===== RECORD EXCERPTS

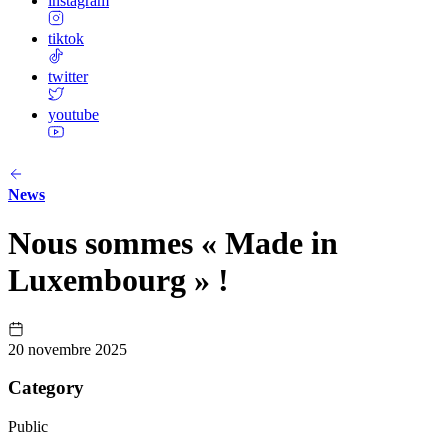
instagram
tiktok
twitter
youtube
News
Nous sommes « Made in
Luxembourg » !
20 novembre 2025
Category
Public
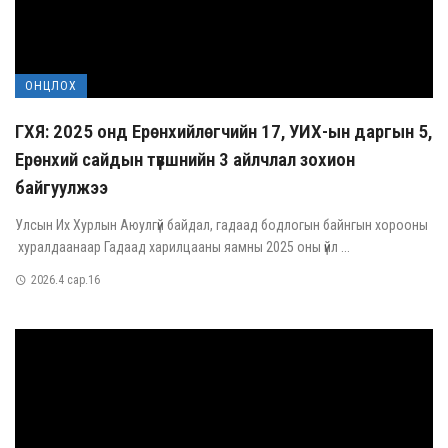
ОНЦЛОХ
ГХЯ: 2025 онд Ерөнхийлөгчийн 17, УИХ-ын даргын 5,
Ерөнхий сайдын түвшнийн 3 айлчлал зохион
байгуулжээ
Улсын Их Хурлын Аюулгүй байдал, гадаад бодлогын байнгын хорооны
хуралдаанаар Гадаад харилцааны яамны 2025 оны үйл ...
2026.4 сар.16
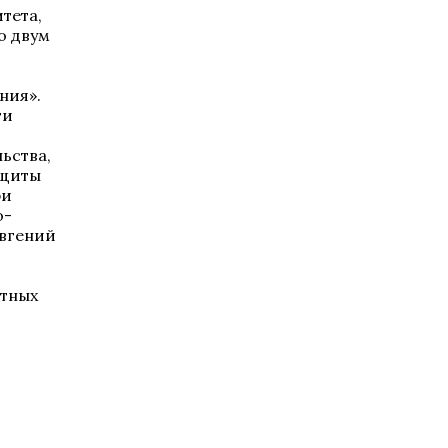
тета,
о двум
ния».
ти
ьства,
ащиты
ри
о-
Евгений
стных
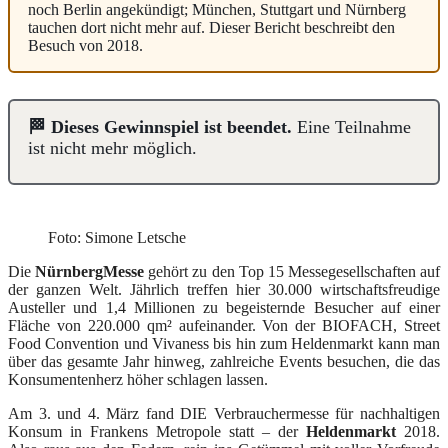
noch Berlin angekündigt; München, Stuttgart und Nürnberg
tauchen dort nicht mehr auf. Dieser Bericht beschreibt den
Besuch von 2018.
🏁 Dieses Gewinnspiel ist beendet.
Eine Teilnahme
ist nicht mehr möglich.
Foto: Simone Letsche
Die
NürnbergMesse
gehört zu den Top 15 Messegesellschaften auf
der ganzen Welt. Jährlich treffen hier 30.000 wirtschaftsfreudige
Austeller und 1,4 Millionen zu begeisternde Besucher auf einer
Fläche von 220.000 qm² aufeinander. Von der BIOFACH, Street
Food Convention und Vivaness bis hin zum Heldenmarkt kann man
über das gesamte Jahr hinweg, zahlreiche Events besuchen, die das
Konsumentenherz höher schlagen lassen.
Am 3. und 4. März fand DIE Verbrauchermesse für nachhaltigen
Konsum in Frankens Metropole statt – der
Heldenmarkt
2018.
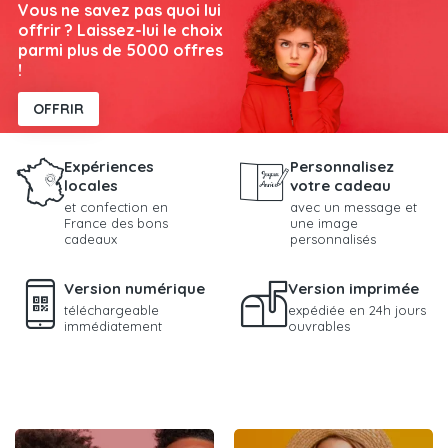
Vous ne savez pas quoi lui
offrir ? Laissez-lui le choix
parmi plus de 5000 offres
!
OFFRIR
Expériences
Personnalisez
locales
votre cadeau
et confection en
avec un message et
France des bons
une image
cadeaux
personnalisés
Version numérique
Version imprimée
téléchargeable
expédiée en 24h jours
immédiatement
ouvrables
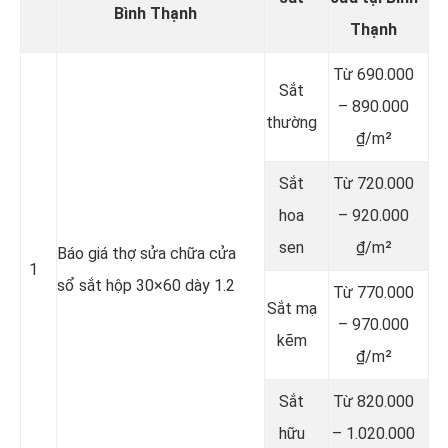
Bình Thạnh
Thạnh
Từ 690.000
Sắt
– 890.000
thường
₫/m²
Sắt
Từ 720.000
hoa
– 920.000
sen
₫/m²
Báo giá thợ sửa chữa cửa
1
sổ sắt hộp 30×60 dày 1.2
Từ 770.000
Sắt mạ
– 970.000
kẽm
₫/m²
Sắt
Từ 820.000
hữu
– 1.020.000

==========

▶ [THE TASK]: Lines above that contain the string "Heldenmarkt" make up the answer.

▶ [THE COMPLETED TASK]:
Food Convention und Vivaness bis hin zum Heldenmarkt kann man
Heldenmarkt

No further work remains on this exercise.